Work to complete: All lines with the word "What" in the material below are required.
===
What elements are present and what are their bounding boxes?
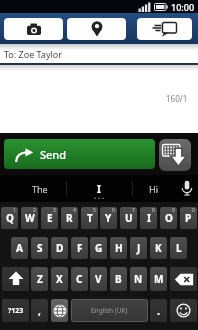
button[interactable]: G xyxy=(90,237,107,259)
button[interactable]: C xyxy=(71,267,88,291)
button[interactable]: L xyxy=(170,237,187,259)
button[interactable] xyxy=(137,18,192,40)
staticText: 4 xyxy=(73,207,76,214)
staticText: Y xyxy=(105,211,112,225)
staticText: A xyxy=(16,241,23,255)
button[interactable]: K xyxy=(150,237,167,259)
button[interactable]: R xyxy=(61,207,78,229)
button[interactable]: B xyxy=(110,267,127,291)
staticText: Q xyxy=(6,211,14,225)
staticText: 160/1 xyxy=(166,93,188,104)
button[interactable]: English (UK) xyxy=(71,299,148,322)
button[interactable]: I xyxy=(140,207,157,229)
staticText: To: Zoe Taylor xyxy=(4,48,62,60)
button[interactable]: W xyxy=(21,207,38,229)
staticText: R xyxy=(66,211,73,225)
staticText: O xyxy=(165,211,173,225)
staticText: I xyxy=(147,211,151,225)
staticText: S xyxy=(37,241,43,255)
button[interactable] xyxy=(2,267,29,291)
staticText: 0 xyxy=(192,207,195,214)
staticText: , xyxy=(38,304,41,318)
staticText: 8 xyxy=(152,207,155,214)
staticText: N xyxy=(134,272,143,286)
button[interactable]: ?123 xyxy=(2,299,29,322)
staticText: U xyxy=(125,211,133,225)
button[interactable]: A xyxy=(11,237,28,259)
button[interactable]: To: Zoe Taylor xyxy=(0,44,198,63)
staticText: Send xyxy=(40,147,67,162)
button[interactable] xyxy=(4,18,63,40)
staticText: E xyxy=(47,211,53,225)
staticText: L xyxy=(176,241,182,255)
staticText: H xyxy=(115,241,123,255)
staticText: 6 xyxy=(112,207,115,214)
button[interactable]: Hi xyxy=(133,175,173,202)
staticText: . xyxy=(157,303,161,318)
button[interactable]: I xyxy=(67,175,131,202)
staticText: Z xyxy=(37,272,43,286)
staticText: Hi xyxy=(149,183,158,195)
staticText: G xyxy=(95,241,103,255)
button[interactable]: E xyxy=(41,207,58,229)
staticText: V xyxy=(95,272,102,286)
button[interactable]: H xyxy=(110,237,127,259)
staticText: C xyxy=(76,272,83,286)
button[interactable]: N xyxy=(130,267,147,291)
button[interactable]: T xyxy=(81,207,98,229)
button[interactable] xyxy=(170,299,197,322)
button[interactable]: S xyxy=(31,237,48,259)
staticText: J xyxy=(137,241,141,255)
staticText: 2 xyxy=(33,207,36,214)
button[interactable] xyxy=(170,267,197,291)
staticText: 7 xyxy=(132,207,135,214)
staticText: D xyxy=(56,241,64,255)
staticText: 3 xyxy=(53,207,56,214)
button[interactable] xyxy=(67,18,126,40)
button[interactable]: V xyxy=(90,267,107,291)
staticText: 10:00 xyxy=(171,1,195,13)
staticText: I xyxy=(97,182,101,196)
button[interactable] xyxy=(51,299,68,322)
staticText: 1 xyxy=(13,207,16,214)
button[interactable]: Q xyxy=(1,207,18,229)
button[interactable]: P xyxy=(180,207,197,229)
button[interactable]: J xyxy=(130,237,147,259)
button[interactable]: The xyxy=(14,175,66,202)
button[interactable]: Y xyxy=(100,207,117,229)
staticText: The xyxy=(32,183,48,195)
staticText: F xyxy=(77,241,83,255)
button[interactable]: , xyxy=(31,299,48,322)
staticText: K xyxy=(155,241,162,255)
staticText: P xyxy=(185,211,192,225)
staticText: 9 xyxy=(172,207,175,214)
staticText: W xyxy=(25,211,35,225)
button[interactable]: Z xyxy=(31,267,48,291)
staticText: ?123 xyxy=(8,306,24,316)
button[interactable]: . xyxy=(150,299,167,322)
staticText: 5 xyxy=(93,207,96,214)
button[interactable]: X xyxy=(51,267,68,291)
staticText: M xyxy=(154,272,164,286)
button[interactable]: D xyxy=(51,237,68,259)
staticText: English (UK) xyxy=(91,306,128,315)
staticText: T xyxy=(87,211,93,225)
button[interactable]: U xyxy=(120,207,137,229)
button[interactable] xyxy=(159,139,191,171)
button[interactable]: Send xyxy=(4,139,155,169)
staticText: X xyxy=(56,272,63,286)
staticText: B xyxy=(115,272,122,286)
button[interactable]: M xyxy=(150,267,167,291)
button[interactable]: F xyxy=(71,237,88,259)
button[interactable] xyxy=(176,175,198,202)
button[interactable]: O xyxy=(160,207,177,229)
===
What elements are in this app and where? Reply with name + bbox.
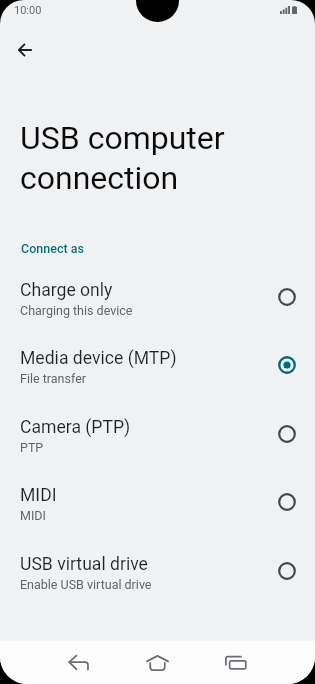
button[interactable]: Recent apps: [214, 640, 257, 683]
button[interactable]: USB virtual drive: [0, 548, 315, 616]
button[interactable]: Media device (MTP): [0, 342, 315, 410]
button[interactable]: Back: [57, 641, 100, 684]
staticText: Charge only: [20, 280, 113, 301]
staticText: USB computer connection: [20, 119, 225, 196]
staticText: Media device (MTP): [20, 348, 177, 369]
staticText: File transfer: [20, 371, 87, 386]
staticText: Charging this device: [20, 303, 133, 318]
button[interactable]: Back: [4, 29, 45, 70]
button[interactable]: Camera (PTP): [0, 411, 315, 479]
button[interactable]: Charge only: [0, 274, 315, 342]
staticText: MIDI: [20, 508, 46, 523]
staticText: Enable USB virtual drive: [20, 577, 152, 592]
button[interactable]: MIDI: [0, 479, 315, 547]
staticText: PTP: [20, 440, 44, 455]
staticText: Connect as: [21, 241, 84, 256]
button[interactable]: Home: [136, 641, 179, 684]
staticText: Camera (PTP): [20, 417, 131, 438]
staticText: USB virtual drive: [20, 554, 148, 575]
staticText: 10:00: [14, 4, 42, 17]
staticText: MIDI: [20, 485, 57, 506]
===
Exercise answer:
What elements are present and what are their bounding boxes?
What elements are in this app and where? Reply with name + bbox.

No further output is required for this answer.